A propósito desta intromissão do Estado, fundada na cultura do medo, durante imenso tempo, demasiado, dado que jamais deveria ter ocorrido, as pessoas foram proibidas de visitar os seus familiares nos lares, ou outras instituições de acolhimento, e também nos hospitais. Nem que tivesse sido necessário ir de escafandro, mas esta proibição teve um único nome, tortura. Quem não passou por isso fará uma pequena ideia do que é estar numa situação de absolta fragilidade e sofrimento e não poder ter quem ama ao seu lado? Quantas pessoas foram obrigadas a morrer sós, sem ter quem lhes segurasse a mão? Eu sei que não pude e não posso mudar a Lei, mas posso ter opinião sobre ela e não a cumprir se for capaz, nos casos em que direitos privados fundamentais estejam em causa.

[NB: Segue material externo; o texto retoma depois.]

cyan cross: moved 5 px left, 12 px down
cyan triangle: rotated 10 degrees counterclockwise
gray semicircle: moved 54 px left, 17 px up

Não é a primeira vez que se elege uma doença para ter sobre ela uma estratégia radicalmente diferente de todas as outras. Não me querendo desviar da questão do medo, já houve um momento em que a estratégia não foi o medo, como agora, mas sim a culpa e a estratégia resultou. Resultou de tal forma que passadas já várias décadas a culpa continua a pesar sobre a cabeça de cada infectado, quase como se de um castigo divino se tratasse. Já para não falar de que, agora mesmo, com mais uma nova doença infecciosa que surgiu, se estejam a ensaiar, mais uma vez, posturas oficiais absolutamente criminosas.
Em conclusão, a liberdade será sempre a resposta ao medo, mas a liberdade não é, evidentemente, fazer-se o que se quer, e muito menos uma atitude irresponsável em relação ao risco ou mesmo temerária face à ameaça. A liberdade resulta de uma profunda e informada reflexão e uma recusa do medo como condicionador inconsciente dos nossos comportamentos. A liberdade implica aceitar o risco, ter consciência dele e, mesmo assim, viver, mas viver de forma livre.